Inside the Revolt Over Bush's School Rules --

This is from the May 9, issue of Time Magazine:

"...Utah, the state that backed President George W. Bush more resolutely than any other in last fall's election, became the first to formally defy his proudest domestic achievement. The legislature passed a bill that lets Utah schools ignore the 2002 No Child Left Behind education law if its mandates conflict with state priorities or require state money to meet them...For three years, teachers and politicians have wailed about No Child, which requires rigid reform and testing regimens in exchange for federal money for low-income students. Critics say the policy is underfunded, overbearing and unfair. Now they are taking action. And the law may not survive intact, despite the Administration's vow to fight to the end....the timing of the rebellion is no coincidence. The law's provisions are gradual, so it is only now that many states are beginning to feel its effects. Meanwhile, after three years of dramatically raising education spending, Congress just passed a 2006 budget that cuts funding $2.2 billion. So the Governors are angry...It's true that the No Child law has problems. It prescribes one treatment for schools with wildly different ailments. And it does not reward improvement. While Margaret Spellings, the new Secretary of Education, said last month that she will allow more flexibility, she has yet to clarify what she means..."

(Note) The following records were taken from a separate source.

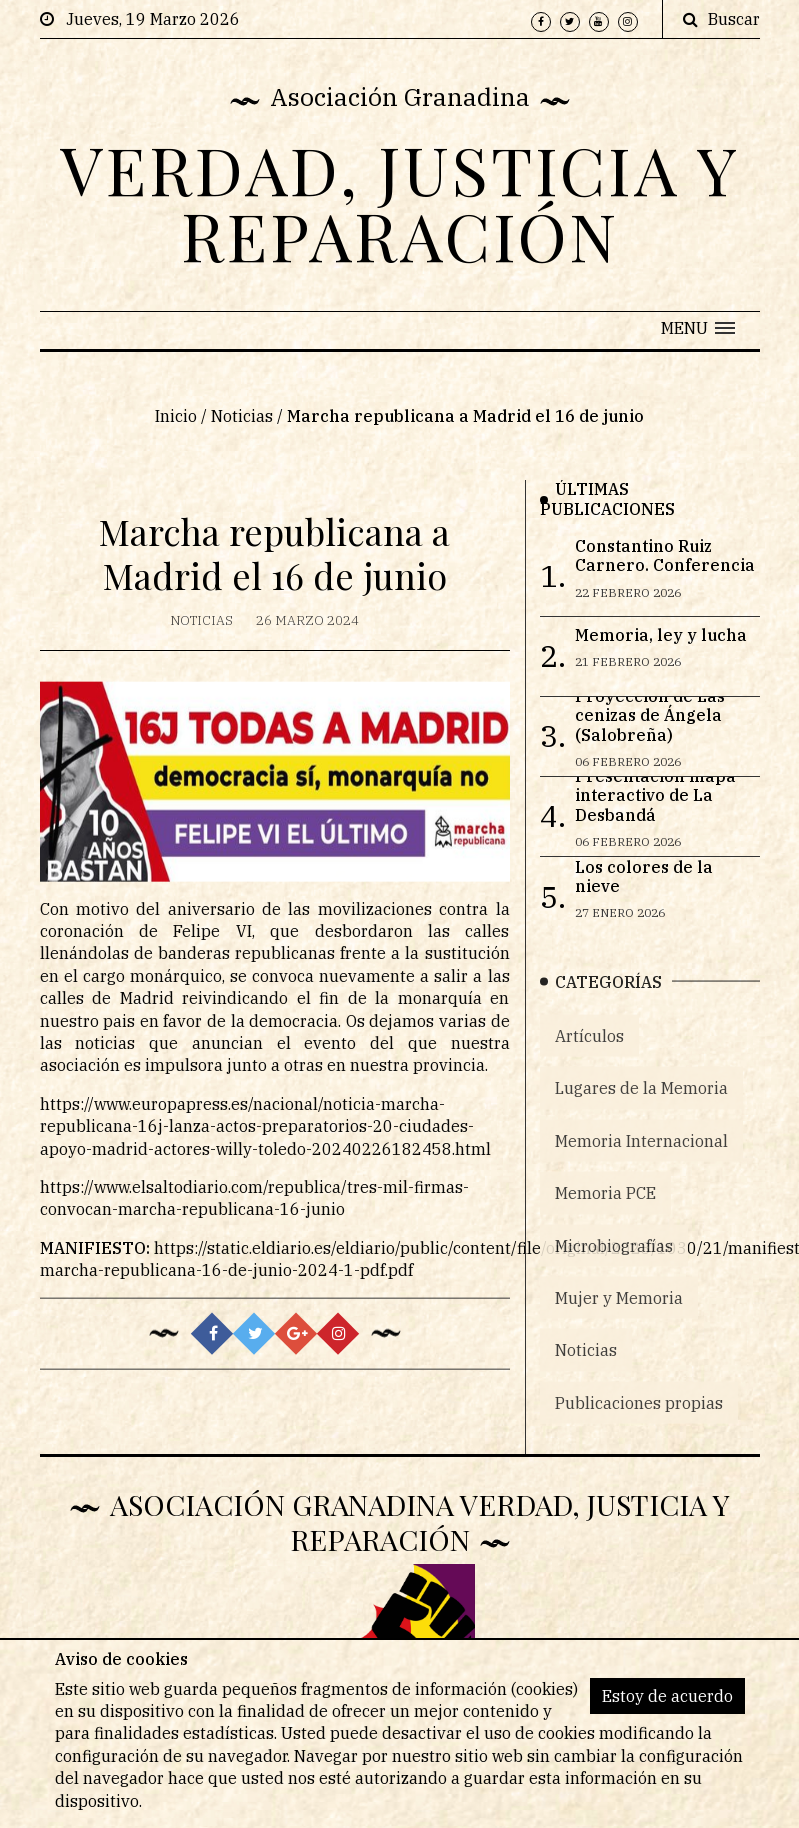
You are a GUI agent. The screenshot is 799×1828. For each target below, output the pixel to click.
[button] (698, 328)
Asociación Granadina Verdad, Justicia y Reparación (420, 1521)
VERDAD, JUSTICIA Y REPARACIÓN (400, 202)
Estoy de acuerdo (667, 1696)
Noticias (242, 417)
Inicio (176, 417)
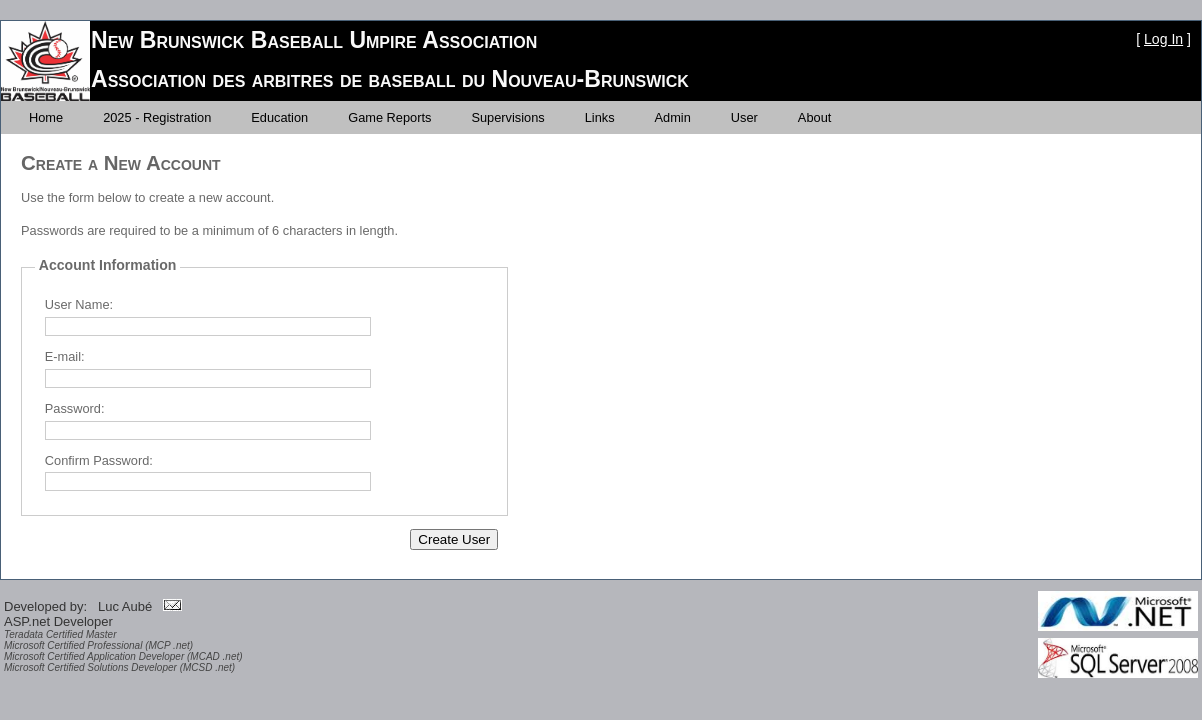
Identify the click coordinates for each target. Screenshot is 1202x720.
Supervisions (507, 117)
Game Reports (389, 117)
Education (279, 117)
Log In (1163, 39)
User (744, 117)
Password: (75, 408)
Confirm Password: (99, 460)
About (814, 117)
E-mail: (65, 356)
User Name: (79, 304)
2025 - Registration (157, 117)
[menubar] (430, 117)
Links (600, 117)
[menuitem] (46, 117)
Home (46, 117)
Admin (673, 117)
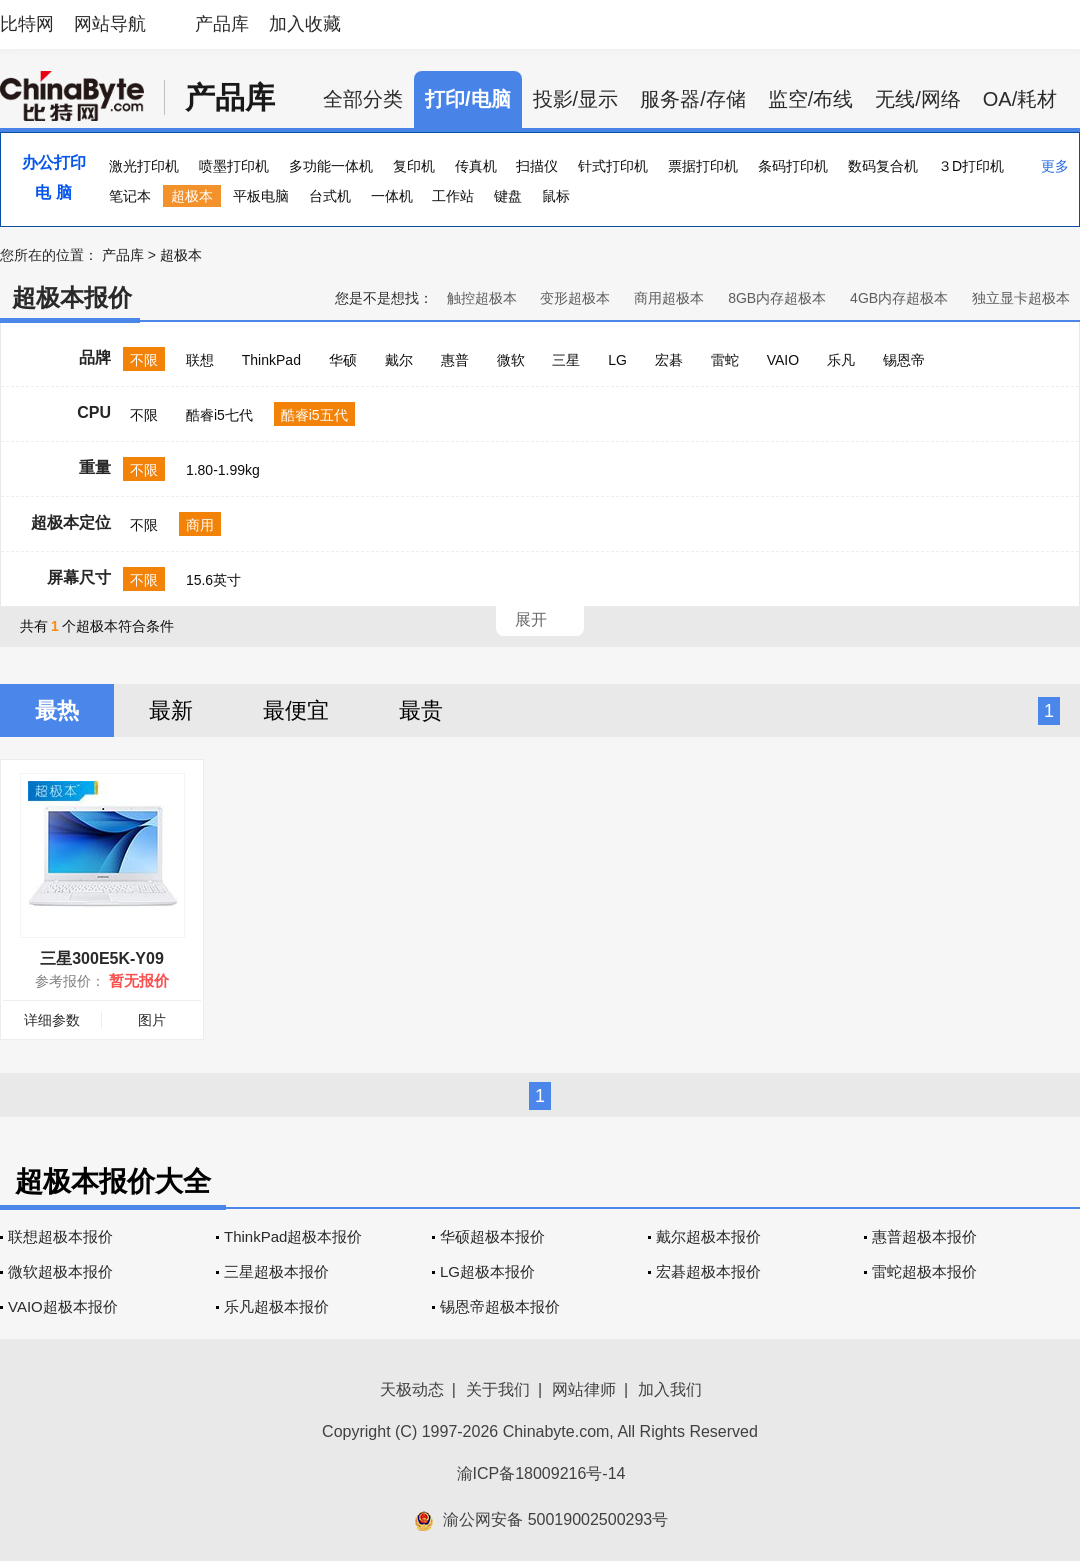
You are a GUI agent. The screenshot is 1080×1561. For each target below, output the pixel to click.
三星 (566, 360)
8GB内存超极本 (777, 298)
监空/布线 (811, 99)
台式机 (330, 196)
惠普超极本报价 (924, 1236)
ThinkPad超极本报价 (293, 1236)
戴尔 (399, 360)
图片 (152, 1020)
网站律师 (584, 1389)
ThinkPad (271, 360)
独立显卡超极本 (1021, 298)
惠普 (455, 360)
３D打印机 (971, 166)
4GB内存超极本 (899, 298)
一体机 (392, 196)
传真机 (476, 166)
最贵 (421, 710)
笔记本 (130, 196)
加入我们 (670, 1389)
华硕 (343, 360)
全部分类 (363, 99)
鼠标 (556, 196)
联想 (200, 360)
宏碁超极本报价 (708, 1271)
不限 (144, 360)
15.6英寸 (213, 580)
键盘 (508, 196)
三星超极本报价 (276, 1271)
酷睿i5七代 (219, 415)
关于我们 (498, 1389)
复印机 (414, 166)
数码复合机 (883, 166)
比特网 (27, 24)
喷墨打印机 (234, 166)
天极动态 (412, 1389)
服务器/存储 (693, 99)
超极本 (192, 196)
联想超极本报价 (60, 1236)
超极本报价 (72, 297)
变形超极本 (575, 298)
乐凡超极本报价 (276, 1306)
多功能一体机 (331, 166)
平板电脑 (261, 196)
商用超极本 (669, 298)
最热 (57, 710)
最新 (171, 710)
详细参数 (52, 1020)
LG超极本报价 (487, 1271)
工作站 (453, 196)
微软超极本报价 (60, 1271)
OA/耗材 (1020, 99)
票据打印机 (703, 166)
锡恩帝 (904, 360)
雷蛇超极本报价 (924, 1271)
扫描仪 (537, 166)
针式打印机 (613, 166)
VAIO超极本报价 (63, 1306)
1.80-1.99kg (223, 470)
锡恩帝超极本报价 (500, 1306)
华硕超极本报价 (492, 1236)
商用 (200, 525)
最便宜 (296, 710)
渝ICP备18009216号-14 (541, 1473)
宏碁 (669, 360)
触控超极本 (482, 298)
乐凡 (841, 360)
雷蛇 (725, 360)
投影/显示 (576, 99)
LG (617, 360)
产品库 (222, 24)
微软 (511, 360)
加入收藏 (305, 24)
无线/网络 (918, 99)
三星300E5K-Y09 (102, 958)
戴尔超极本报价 (708, 1236)
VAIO (783, 360)
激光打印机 (144, 166)
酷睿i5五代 (314, 415)
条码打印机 (793, 166)
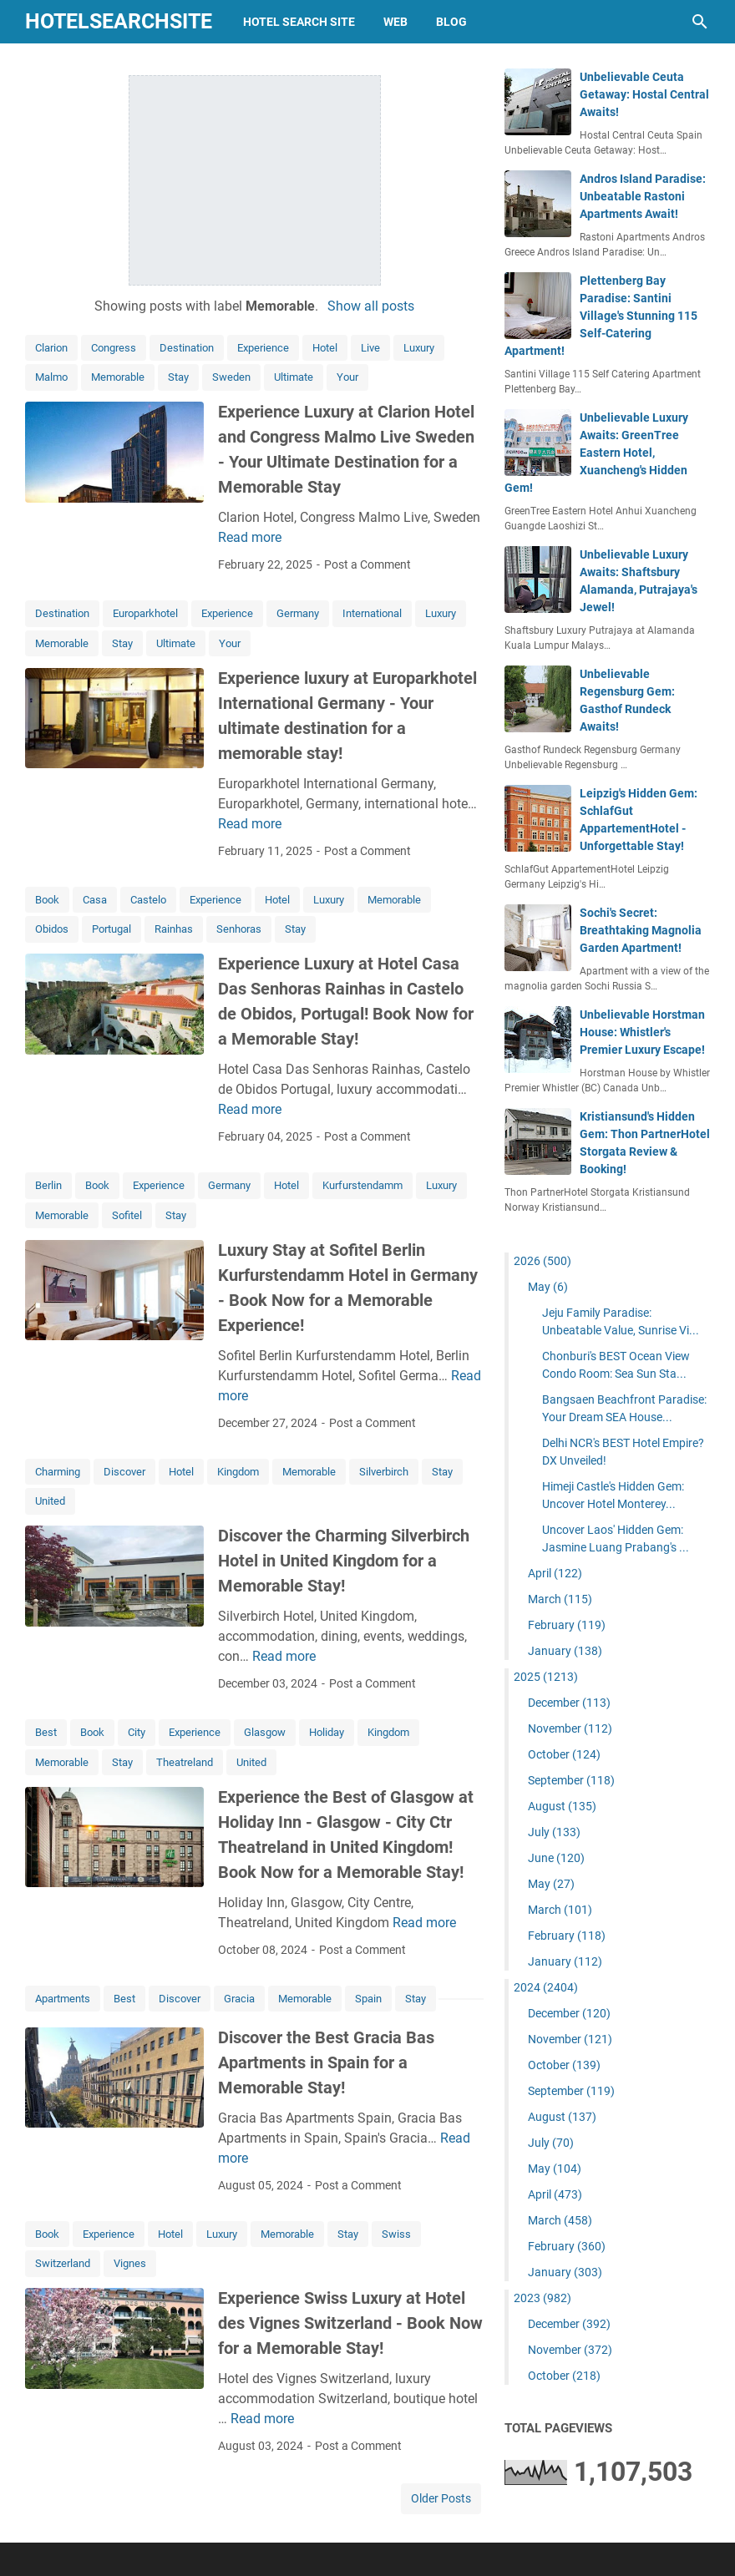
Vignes (130, 2263)
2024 (546, 1987)
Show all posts (370, 306)
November (570, 1728)
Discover (124, 1471)
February (567, 1625)
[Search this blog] (700, 22)
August (562, 1806)
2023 (542, 2298)
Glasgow (265, 1732)
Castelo (148, 899)
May (548, 1286)
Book (47, 899)
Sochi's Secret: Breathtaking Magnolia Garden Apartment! (641, 930)
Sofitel (127, 1215)
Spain (368, 1998)
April (555, 1573)
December (569, 1702)
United (50, 1501)
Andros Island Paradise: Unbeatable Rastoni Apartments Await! (643, 196)
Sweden (231, 377)
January (565, 1650)
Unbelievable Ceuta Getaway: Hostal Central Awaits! (644, 94)
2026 (542, 1261)
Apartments (62, 1998)
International (372, 613)
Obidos (51, 929)
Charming (57, 1471)
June (556, 1858)
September (571, 1780)
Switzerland (62, 2263)
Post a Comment (367, 564)
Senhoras (238, 929)
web (395, 21)
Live (370, 348)
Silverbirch (383, 1471)
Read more (249, 537)
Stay (178, 377)
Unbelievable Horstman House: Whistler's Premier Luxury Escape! (642, 1032)
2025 (546, 1676)
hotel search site (299, 21)
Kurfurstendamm (362, 1185)
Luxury (418, 348)
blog (451, 21)
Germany (297, 613)
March (560, 1599)
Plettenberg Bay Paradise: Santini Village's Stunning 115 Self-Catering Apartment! (600, 315)
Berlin (48, 1185)
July (554, 1832)
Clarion (51, 348)
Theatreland (184, 1762)
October (564, 1754)
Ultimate (293, 377)
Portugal (111, 929)
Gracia (239, 1998)
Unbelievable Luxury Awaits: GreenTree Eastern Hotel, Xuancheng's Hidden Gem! (596, 452)
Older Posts (441, 2498)
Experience (263, 348)
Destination (187, 348)
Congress (113, 348)
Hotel (324, 348)
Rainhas (174, 929)
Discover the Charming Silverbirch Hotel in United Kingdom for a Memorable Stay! (343, 1561)
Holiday (326, 1732)
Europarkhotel (145, 613)
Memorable (117, 377)
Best (46, 1732)
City (136, 1732)
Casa (95, 899)
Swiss (396, 2234)
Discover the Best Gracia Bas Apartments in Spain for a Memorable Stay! (326, 2062)
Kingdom (238, 1471)
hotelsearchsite (118, 21)
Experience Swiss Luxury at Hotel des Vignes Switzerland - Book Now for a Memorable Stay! (350, 2323)
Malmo (51, 377)
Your (347, 377)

But you should really read the whole thing. It is a fairly balanced article that presents all sides, but still leave the impression, in my mind anyway, that NCLB is in real trouble.

And then there is this in Margaret Spellings own words from the May 1, USA Today. She says, ""Growing pains' won't sidetrack No Child Left Behind." You should read it yourself. Me thinks she protests too much. And by the way, did you know she was a mom?